Typing of the Dead mod immortalizes 'how girl get pregant' and other classic Yahoo! Answers
Now you can type prompts like "I need a Badass, yet Sexy Gamer Name ;)?"
When Yahoo! shuts down Yahoo! Answers on May 4th, a truly irreplaceable collection of human knowledge—and comedy—will be lost forever. Yahoo! Answers gave us deep reflections of the human experience by providing the platform for questions like "How is babby formed?" and "I saw a man so beautiful I started crying?" and "does spider have pusspuss?"
Thousands of messages as confusing and brilliant and hilarious as these will disappear next month, but at least 500 of them will be enshrined somewhere they will last forever: in a mod for 2013's The Typing of the Dead: Overkill.
Typing of the Dead is a spin-off of Sega's 1996 light gun shooter The House of the Dead. Instead of pointing a gun at an arcade screen, you type in words and phrases like "Unicorns" and "To thine own self" to blast the undead running at your screen. It's maybe the best idea anyone has ever had for a videogame. For years, Twitter account YahooAnswers.txt has been tweeting random quotes from the bowels of Yahoo! Answers, and now they've assembled the best of the best as a new dictionary for The Typing of the Dead on Steam. Using the RIP Yahoo Answers mod is as simple as clicking the Subscribe button.
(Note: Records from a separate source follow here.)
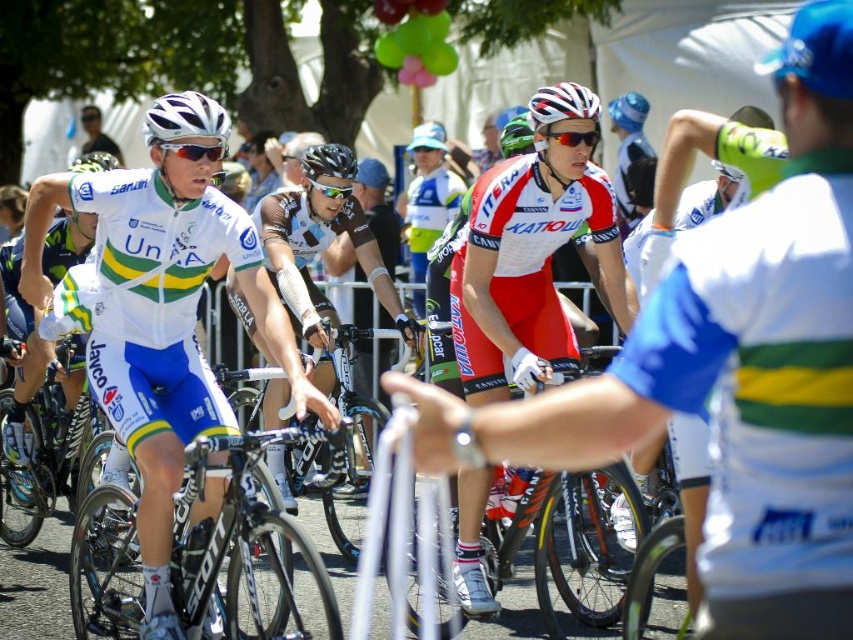 Consider the image. Does silver metallic bicycle at center appear under black matte bicycle helmet at center?

Correct, silver metallic bicycle at center is located below black matte bicycle helmet at center.

Measure the distance from silver metallic bicycle at center to black matte bicycle helmet at center.

silver metallic bicycle at center and black matte bicycle helmet at center are 12.52 feet apart.

Looking at this image, who is more distant from viewer, (332, 602) or (344, 166)?

Positioned behind is point (344, 166).

Find the location of a particular element. This screenshot has height=640, width=853. silver metallic bicycle at center is located at coordinates (248, 541).

Between point (165, 499) and point (543, 93), which one is positioned in front?

Point (165, 499) is more forward.

Describe the element at coordinates (161, 321) in the screenshot. I see `white matte jersey at center` at that location.

Between point (35, 248) and point (549, 93), which one is positioned in front?

Point (35, 248)

Where is `white matte jersey at center`? white matte jersey at center is located at coordinates (161, 321).

Can you confirm if white matte jersey at center is positioned above silver metallic bicycle at center?

Yes, white matte jersey at center is above silver metallic bicycle at center.

Is point (187, 138) behind point (74, 525)?

No, (187, 138) is closer to viewer.

The height and width of the screenshot is (640, 853). I want to click on white matte jersey at center, so click(x=161, y=321).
It's clear just from these four screenshots there are some real winners in the collection.
ok so i collected a 500 question highlight reel of our tweets and made a custom dictionary for Typing of the Dead, get it because yahoo answers is dead hahahahahhttps://t.co/tjAlUEl0Dm pic.twitter.com/kDnyfrnv5nApril 8, 2021
The mod may also end up serving as a hard mode for Typing of the Dead pros, since there are some curveballs in there—emojis like ;) and parentheses and prompts like "Is yamble a word?" (It is not). I imagine there are a whole lot of typos lurking in this archive waiting to throw off your WPM.
Bless you, YahooAnswers.txt, for this vital and hilarious work of preservation.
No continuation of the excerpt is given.